Most AI service metrics for individual BI-RADS categories (Table 2) were suboptimal for practical use (median accuracy–76.9%). This may be attributed to the reliance on radiologist conclusions, as known variability in BI-RADS interpretations among radiologists is 26–57% (32). Previous studies have shown that AI-radiologist agreement is 84.1%, with AI tending to assign higher BI-RADS categories (33). AI-2 achieved the highest accuracy for BI-RADS 5 (99.3%). A notable finding is the high NPV for BI-RADS 2 (78.5–83.4%), suggesting that all three AI applications can be recommended as a means for reliable confirmation of the corresponding changes that are most common in clinical practice. The median NPV was 11.75%, which was slightly lower than literature data (18.6% for screening mammography) (34). For BI-RADS 4, low PPV values (5.5–11.7%) were observed, differing from literature data (34–97%) (35). A notable finding is the high NPV for BI-RADS 1, BI-RADS 3, BI-RADS 4 and BI-RADS 5 (over 84.7%), suggesting that all three AI applications can be recommended as a means for reliably ruling out the corresponding changes. Both NPV and PPV are visually relevant to practising radiologists as they reflect the probability of correctly classifying a study into the “with pathology” and “without pathology” groups, respectively (36).

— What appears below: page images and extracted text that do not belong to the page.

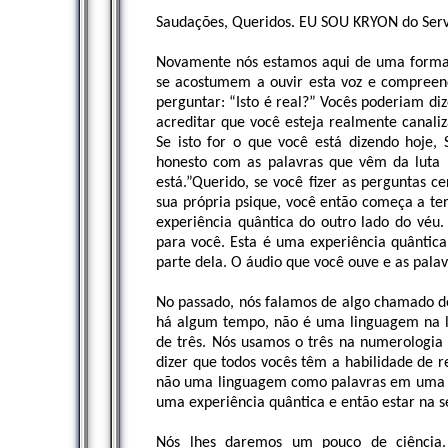
Saudações, Queridos. EU SOU KRYON do Serv
Novamente nós estamos aqui de uma forma 
se acostumem a ouvir esta voz e compreen
perguntar: “Isto é real?” Vocês poderiam di
acreditar que você esteja realmente canaliz
Se isto for o que você está dizendo hoje
honesto com as palavras que vêm da luta 
está.”Querido, se você fizer as perguntas c
sua própria psique, você então começa a te
experiência quântica do outro lado do véu.
para você. Esta é uma experiência quântic
parte dela. O áudio que você ouve e as pala
No passado, nós falamos de algo chamado de 
há algum tempo, não é uma linguagem na li
de três. Nós usamos o três na numerologia 
dizer que todos vocês têm a habilidade de r
não uma linguagem como palavras em uma pá
uma experiência quântica e então estar na 
Nós lhes daremos um pouco de ciência.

To evaluate the binary classification results by the AI applications (presence/absence of malignant changes), individual BI-RADS categories were combined into two groups (Table 3). This approach is commonly found in the literature (33,37). The median accuracy was slightly higher (80.5%) which is confirmed by literature data (83.95%) (38). High NPV values were observed for all AI applications when classifying BI-RADS 3 as both normal and pathological (median value 98.6%), aligning with literature data (35). However, low NPV values were noted for most services when classifying BI-RADS 3 as “with pathology,” likely due to the absence of BI-RADS 3 classifications by AI-2.
Comparing the obtained metrics with calibration test results (Table 4), the median accuracy was slightly higher (80.5%) than in clinical practice (76.0%). This might be attributed to the careful curation of the calibration datasets (29) and the larger number of mammograms acquired from clinical practice (81,598 studies) compared to the test dataset (297 studies). The median NPV of 84.7% was also slightly lower.
Metrics from all three AI applications were conditionally similar, with overlapping CIs and no statistically significant differences (P>0.05) (Tables 5-7). No significant differences in NPV were observed across AI applications (Table 5), which means they can be recommended to confirm the absence of pathology. When comparing metrics from clinical practice data and calibration tests (Table 6), P values were low only for the NPV metric. Low NPV values can be typical for radiologists due to challenges in interpreting mammography, such as superimposition of normal breast tissue (39).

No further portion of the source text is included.